Task item
Below are the records; how many of their lines contain "have"? Reply only with that figure.

### Recorded data

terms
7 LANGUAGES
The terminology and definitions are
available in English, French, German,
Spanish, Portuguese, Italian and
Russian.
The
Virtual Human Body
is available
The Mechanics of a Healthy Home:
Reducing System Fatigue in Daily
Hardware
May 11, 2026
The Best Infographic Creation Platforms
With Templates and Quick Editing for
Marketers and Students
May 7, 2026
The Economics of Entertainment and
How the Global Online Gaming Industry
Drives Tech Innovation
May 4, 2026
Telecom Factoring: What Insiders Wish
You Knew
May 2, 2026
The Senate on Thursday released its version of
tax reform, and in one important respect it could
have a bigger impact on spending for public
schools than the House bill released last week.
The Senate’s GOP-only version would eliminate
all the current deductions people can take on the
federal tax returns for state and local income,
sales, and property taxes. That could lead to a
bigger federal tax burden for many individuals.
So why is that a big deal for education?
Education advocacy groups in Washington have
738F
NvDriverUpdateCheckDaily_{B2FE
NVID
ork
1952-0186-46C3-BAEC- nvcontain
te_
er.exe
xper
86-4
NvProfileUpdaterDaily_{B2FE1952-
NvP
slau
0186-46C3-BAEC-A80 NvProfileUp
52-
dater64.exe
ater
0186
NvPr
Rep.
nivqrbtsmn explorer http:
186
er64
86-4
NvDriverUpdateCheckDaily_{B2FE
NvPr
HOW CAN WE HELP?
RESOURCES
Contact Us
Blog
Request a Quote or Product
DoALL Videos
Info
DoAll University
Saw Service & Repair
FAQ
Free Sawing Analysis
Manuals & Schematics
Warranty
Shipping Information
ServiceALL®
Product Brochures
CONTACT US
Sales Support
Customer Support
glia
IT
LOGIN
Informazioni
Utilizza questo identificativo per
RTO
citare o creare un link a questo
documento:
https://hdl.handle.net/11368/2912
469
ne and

######
### Recorded data

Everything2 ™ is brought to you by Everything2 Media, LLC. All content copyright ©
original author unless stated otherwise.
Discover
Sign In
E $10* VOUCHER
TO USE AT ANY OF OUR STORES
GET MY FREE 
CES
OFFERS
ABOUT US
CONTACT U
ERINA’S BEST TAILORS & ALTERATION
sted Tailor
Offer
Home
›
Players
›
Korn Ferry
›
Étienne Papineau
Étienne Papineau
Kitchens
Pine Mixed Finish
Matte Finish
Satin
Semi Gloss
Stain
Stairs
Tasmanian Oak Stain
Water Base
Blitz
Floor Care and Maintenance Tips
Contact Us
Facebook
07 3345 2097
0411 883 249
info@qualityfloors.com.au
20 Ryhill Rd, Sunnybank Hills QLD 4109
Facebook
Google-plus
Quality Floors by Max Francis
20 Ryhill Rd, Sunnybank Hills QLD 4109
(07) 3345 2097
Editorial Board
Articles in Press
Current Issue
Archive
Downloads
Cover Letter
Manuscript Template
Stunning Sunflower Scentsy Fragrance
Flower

######
### Recorded data

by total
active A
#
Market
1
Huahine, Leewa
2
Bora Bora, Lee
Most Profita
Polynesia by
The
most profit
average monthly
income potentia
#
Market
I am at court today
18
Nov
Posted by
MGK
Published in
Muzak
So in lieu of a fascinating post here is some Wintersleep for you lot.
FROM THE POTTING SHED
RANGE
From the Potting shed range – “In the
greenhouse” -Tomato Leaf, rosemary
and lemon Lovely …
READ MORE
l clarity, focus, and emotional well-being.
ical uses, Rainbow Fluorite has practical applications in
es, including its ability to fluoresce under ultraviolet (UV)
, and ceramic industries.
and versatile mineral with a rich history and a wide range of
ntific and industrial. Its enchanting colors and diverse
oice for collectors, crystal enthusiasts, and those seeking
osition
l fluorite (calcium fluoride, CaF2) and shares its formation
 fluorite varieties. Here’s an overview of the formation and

######

Expected output
2